How many lines in the records below hold the word "Idade"? Answer with the number alone.

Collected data
------

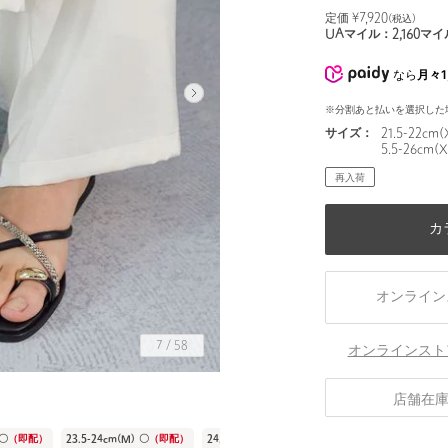
定価 ¥
7,920
(税込)
UAマイル：
2,160
マイ
なら
月々1
※分割あと払いを選択した
サイズ：
21.5-22cm(
5.5-26cm(X
再入荷
カ
オンライン
7
/
58
オンラインスト
店舗在
〇
（即配）
23.5-24cm(M)
〇
（即配）
24.5-25cm(L)
〇
（即配）
25.5-26cm(XL)
〇
（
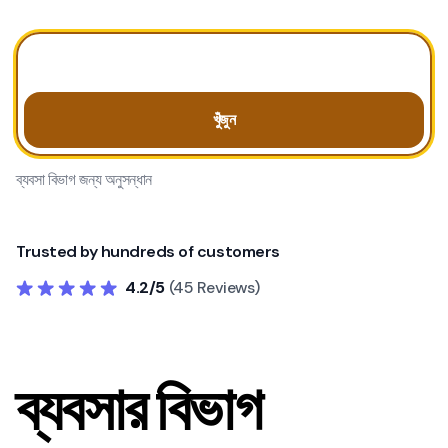
খুঁজুন
ব্যবসা বিভাগ জন্য অনুসন্ধান
Trusted by hundreds of customers
4.2/5
(45 Reviews)
ব্যবসার বিভাগ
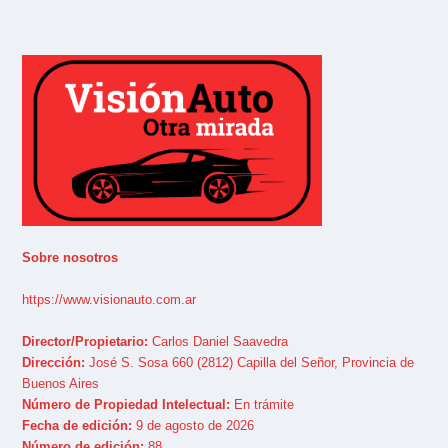
Sobre nosotros
https://www.visionauto.com.ar
Director/Propietario:
Carlos Daniel Saavedra
Dirección:
José S. Sosa 660 (2812) Capilla del Señor, Provincia de
Buenos Aires
Número de Propiedad Intelectual:
En trámite
Fecha de edición:
9 de agosto de 2026
Número de edición:
88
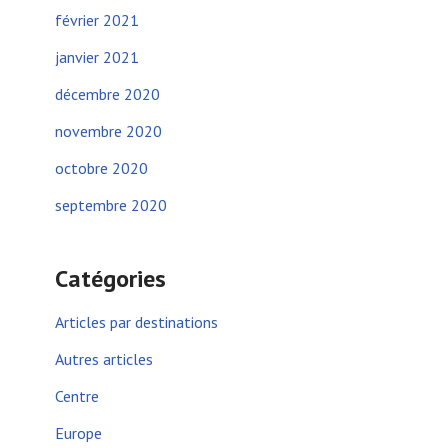
février 2021
janvier 2021
décembre 2020
novembre 2020
octobre 2020
septembre 2020
Catégories
Articles par destinations
Autres articles
Centre
Europe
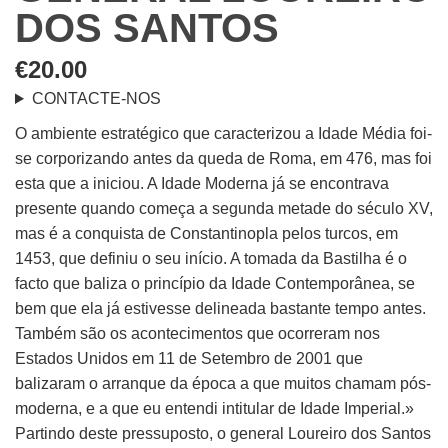
DOS SANTOS
€
20.00
CONTACTE-NOS
O ambiente estratégico que caracterizou a Idade Média foi-
se corporizando antes da queda de Roma, em 476, mas foi
esta que a iniciou. A Idade Moderna já se encontrava
presente quando começa a segunda metade do século XV,
mas é a conquista de Constantinopla pelos turcos, em
1453, que definiu o seu início. A tomada da Bastilha é o
facto que baliza o princípio da Idade Contemporânea, se
bem que ela já estivesse delineada bastante tempo antes.
Também são os acontecimentos que ocorreram nos
Estados Unidos em 11 de Setembro de 2001 que
balizaram o arranque da época a que muitos chamam pós-
moderna, e a que eu entendi intitular de Idade Imperial.»
Partindo deste pressuposto, o general Loureiro dos Santos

------

• [Answer box] 4